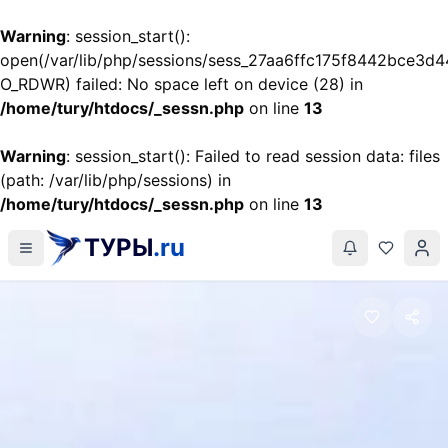
Warning
: session_start():
open(/var/lib/php/sessions/sess_27aa6ffc175f8442bce3d
O_RDWR) failed: No space left on device (28) in
/home/tury/htdocs/_sessn.php
on line
13
Warning
: session_start(): Failed to read session data: files
(path: /var/lib/php/sessions) in
/home/tury/htdocs/_sessn.php
on line
13
ТУРЫ
.ru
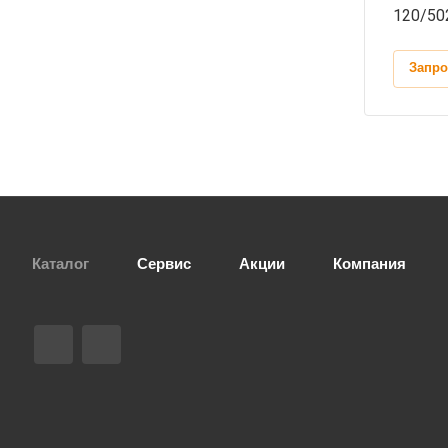
120/50
Запро
Каталог
Сервис
Акции
Компания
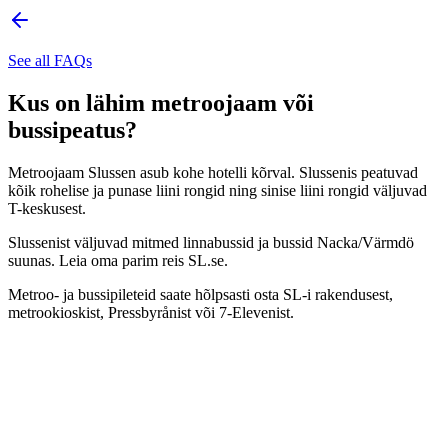
See all FAQs
Kus on lähim metroojaam või
bussipeatus?
Metroojaam Slussen asub kohe hotelli kõrval. Slussenis peatuvad
kõik rohelise ja punase liini rongid ning sinise liini rongid väljuvad
T-keskusest.
Slussenist väljuvad mitmed linnabussid ja bussid Nacka/Värmdö
suunas. Leia oma parim reis SL.se.
Metroo- ja bussipileteid saate hõlpsasti osta SL-i rakendusest,
metrookioskist, Pressbyrånist või 7-Elevenist.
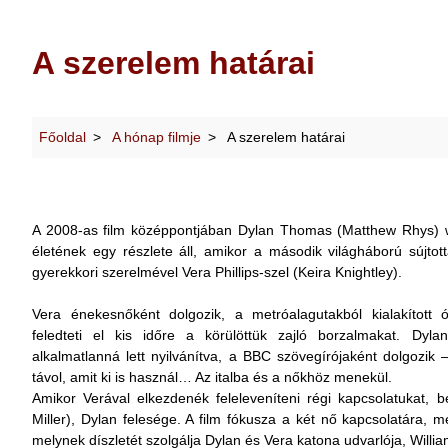
A szerelem határai
Főoldal
A hónap filmje
A szerelem határai
A 2008-as film középpontjában Dylan Thomas (Matthew Rhys) wa
életének egy részlete áll, amikor a második világháború sújtot
gyerekkori szerelmével Vera Phillips-szel (Keira Knightley).
Vera énekesnőként dolgozik, a metróalagutakból kialakított 
feledteti el kis időre a körülöttük zajló borzalmakat. Dy
alkalmatlanná lett nyilvánítva, a BBC szövegírójaként dolgozik – 
távol, amit ki is használ… Az italba és a nőkhöz menekül.
Amikor Verával elkezdenék feleleveníteni régi kapcsolatukat, b
Miller), Dylan felesége. A film fókusza a két nő kapcsolatára, m
melynek díszletét szolgálja Dylan és Vera katona udvarlója, Willia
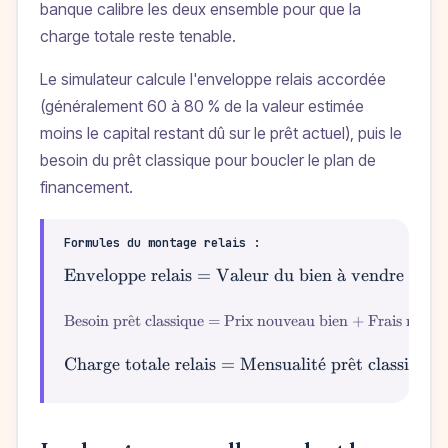
banque calibre les deux ensemble pour que la
charge totale reste tenable.
Le simulateur calcule l'enveloppe relais accordée
(généralement 60 à 80 % de la valeur estimée
moins le capital restant dû sur le prêt actuel), puis le
besoin du prêt classique pour boucler le plan de
financement.
Formules du montage relais :
Enveloppe relais = Valeur du bien
a
ˋ
vendre × Qu
\text{En
Besoin pr
ˆ
e
t classique = Prix nouveau bien + Frais notair
\text{Besoin p
Charge totale relais = Mensualit
\text{Charge tota
ˊ
e
pr
ˆ
e
t classique 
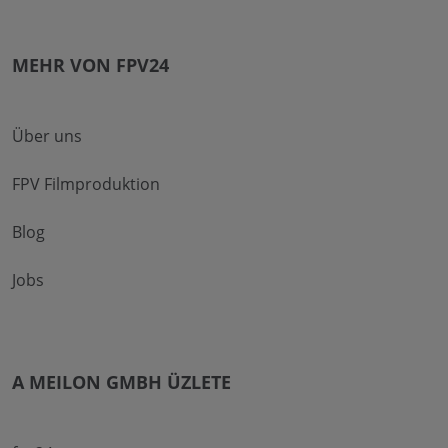
MEHR VON FPV24
Über uns
FPV Filmproduktion
Blog
Jobs
A MEILON GMBH ÜZLETE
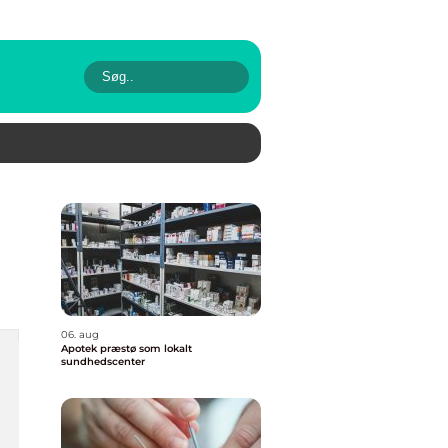
06. aug
Apotek præstø som lokalt
sundhedscenter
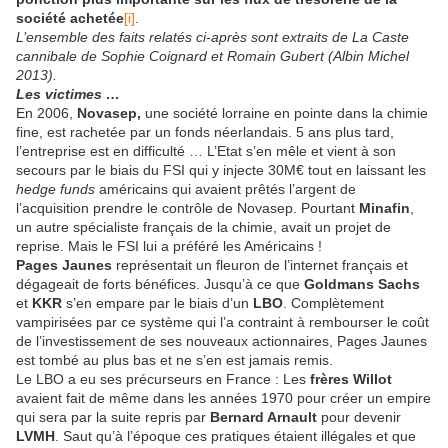
société achetée
[i]
.
L’ensemble des faits relatés ci-après sont extraits de La Caste
cannibale de Sophie Coignard et Romain Gubert (Albin Michel
2013).
Les victimes …
En 2006,
Novasep,
une société lorraine en pointe dans la chimie
fine, est rachetée par un fonds néerlandais. 5 ans plus tard,
l’entreprise est en difficulté … L’Etat s’en mêle et vient à son
secours par le biais du FSI qui y injecte 30M€ tout en laissant les
hedge funds
américains qui avaient prêtés l’argent de
l’acquisition prendre le contrôle de Novasep. Pourtant
Minafin
,
un autre spécialiste français de la chimie, avait un projet de
reprise. Mais le FSI lui a préféré les Américains !
Pages Jaunes
représentait un fleuron de l’internet français et
dégageait de forts bénéfices. Jusqu’à ce que
Goldmans Sachs
et
KKR
s’en empare par le biais d’un
LBO
. Complètement
vampirisées par ce système qui l’a contraint à rembourser le coût
de l’investissement de ses nouveaux actionnaires, Pages Jaunes
est tombé au plus bas et ne s’en est jamais remis.
Le LBO a eu ses précurseurs en France : Les
frères Willot
avaient fait de même dans les années 1970 pour créer un empire
qui sera par la suite repris par
Bernard Arnault
pour devenir
LVMH
. Saut qu’à l’époque ces pratiques étaient illégales et que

**WHAT IS NEEDED**
Write out all the entries word for word, but drop the pictures.

**EXERCISE RESPONSE**
Warning
: session_start():
open(/var/lib/php/sessions/sess_27aa6ffc175f8442bce3d
O_RDWR) failed: No space left on device (28) in
/home/tury/htdocs/_sessn.php
on line
13
Warning
: session_start(): Failed to read session data: files
(path: /var/lib/php/sessions) in
/home/tury/htdocs/_sessn.php
on line
13
ТУРЫ
.ru
120/50
Запро
Каталог
Сервис
Акции
Компания
See all FAQs
Kus on lähim metroojaam või
bussipeatus?
Metroojaam Slussen asub kohe hotelli kõrval. Slussenis peatuvad
kõik rohelise ja punase liini rongid ning sinise liini rongid väljuvad
T-keskusest.
Slussenist väljuvad mitmed linnabussid ja bussid Nacka/Värmdö
suunas. Leia oma parim reis SL.se.
Metroo- ja bussipileteid saate hõlpsasti osta SL-i rakendusest,
metrookioskist, Pressbyrånist või 7-Elevenist.
A szerelem határai
Főoldal
A hónap filmje
A szerelem határai
A 2008-as film középpontjában Dylan Thomas (Matthew Rhys) wa
életének egy részlete áll, amikor a második világháború sújtot
gyerekkori szerelmével Vera Phillips-szel (Keira Knightley).
Vera énekesnőként dolgozik, a metróalagutakból kialakított 
feledteti el kis időre a körülöttük zajló borzalmakat. Dy
alkalmatlanná lett nyilvánítva, a BBC szövegírójaként dolgozik – 
távol, amit ki is használ… Az italba és a nőkhöz menekül.
Amikor Verával elkezdenék feleleveníteni régi kapcsolatukat, b
Miller), Dylan felesége. A film fókusza a két nő kapcsolatára, m
melynek díszletét szolgálja Dylan és Vera katona udvarlója, Willia
banque calibre les deux ensemble pour que la
charge totale reste tenable.
Le simulateur calcule l'enveloppe relais accordée
(généralement 60 à 80 % de la valeur estimée
moins le capital restant dû sur le prêt actuel), puis le
besoin du prêt classique pour boucler le plan de
financement.
Formules du montage relais :
Enveloppe relais = Valeur du bien
a
ˋ
vendre × Qu
\text{En
Besoin pr
ˆ
e
t classique = Prix nouveau bien + Frais notair
\text{Besoin p
Charge totale relais = Mensualit
\text{Charge tota
ˊ
e
pr
ˆ
e
t classique 
MEHR VON FPV24
Über uns
FPV Filmproduktion
Blog
Jobs
A MEILON GMBH ÜZLETE
06. aug
Apotek præstø som lokalt
sundhedscenter
société achetée
[i]
.
L’ensemble des faits relatés ci-après sont extraits de La Caste
cannibale de Sophie Coignard et Romain Gubert (Albin Michel
2013).
Les victimes …
En 2006,
Novasep,
une société lorraine en pointe dans la chimie
fine, est rachetée par un fonds néerlandais. 5 ans plus tard,
l’entreprise est en difficulté … L’Etat s’en mêle et vient à son
secours par le biais du FSI qui y injecte 30M€ tout en laissant les
hedge funds
américains qui avaient prêtés l’argent de
l’acquisition prendre le contrôle de Novasep. Pourtant
Minafin
,
un autre spécialiste français de la chimie, avait un projet de
reprise. Mais le FSI lui a préféré les Américains !
Pages Jaunes
représentait un fleuron de l’internet français et
dégageait de forts bénéfices. Jusqu’à ce que
Goldmans Sachs
et
KKR
s’en empare par le biais d’un
LBO
. Complètement
vampirisées par ce système qui l’a contraint à rembourser le coût
de l’investissement de ses nouveaux actionnaires, Pages Jaunes
est tombé au plus bas et ne s’en est jamais remis.
Le LBO a eu ses précurseurs en France : Les
frères Willot
avaient fait de même dans les années 1970 pour créer un empire
qui sera par la suite repris par
Bernard Arnault
pour devenir
LVMH
. Saut qu’à l’époque ces pratiques étaient illégales et que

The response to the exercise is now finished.